Yael Zerubavel is a scholar of memory studies with an expertise in modern Israeli society and culture. Utilising an interdisciplinary approach that informs both her teaching and writing, her work explores collective memory and identity, national myths, the transformation of traditions, war and trauma, and cultural perceptions of space. Her work addresses the impact of nationalism, secularisation, immigration and dislocation, the Holocaust and the Israeli-Palestinian conflict on the reshaping of Jewish memory in Israel and developments within Israeli culture. Her award-winning book - Recovered Roots: Collective Memory and the Making of Israeli National Tradition (1995) - and numerous articles focus on the cultural construction of Israeli national myths and the politics of commemoration, drawing on historical sources, Hebrew literature, educational materials, popular and folkloric forms, as well as in-depth interviews.

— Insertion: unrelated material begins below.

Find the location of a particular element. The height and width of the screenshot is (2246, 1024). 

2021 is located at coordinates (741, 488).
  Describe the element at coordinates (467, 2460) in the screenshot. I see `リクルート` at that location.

Professor Zerubavel continues to explore the impact of the Holocaust and the Middle Eastern conflict on attitudes towards death, sacrifice, and bereavement and the image of the Israeli war-widow in Israeli fiction and film. She is nearing completion of a book entitled Desert in the Promised Land: Nationalism, Politics, and Symbolic Landscapes (forthcoming), and is at work on another that examines contemporary representations of antiquity and the changing role of the Bible in contemporary Israeli culture. Her study examines an array of cultural texts and mnemonic practices including works of fiction, media articles, popular performances, and tourist sites.
The Founding Director of the Allen and Joan Bildner Center for the Study of Jewish Study, Dr Zerubavel is also a Professor of Jewish Studies and History. She has taught courses on Israeli culture, Jewish memory, the Jewish immigrant experience, Jewish space, memory and trauma, and Israeli literature, as well as an interdisciplinary graduate seminar in cultural memory.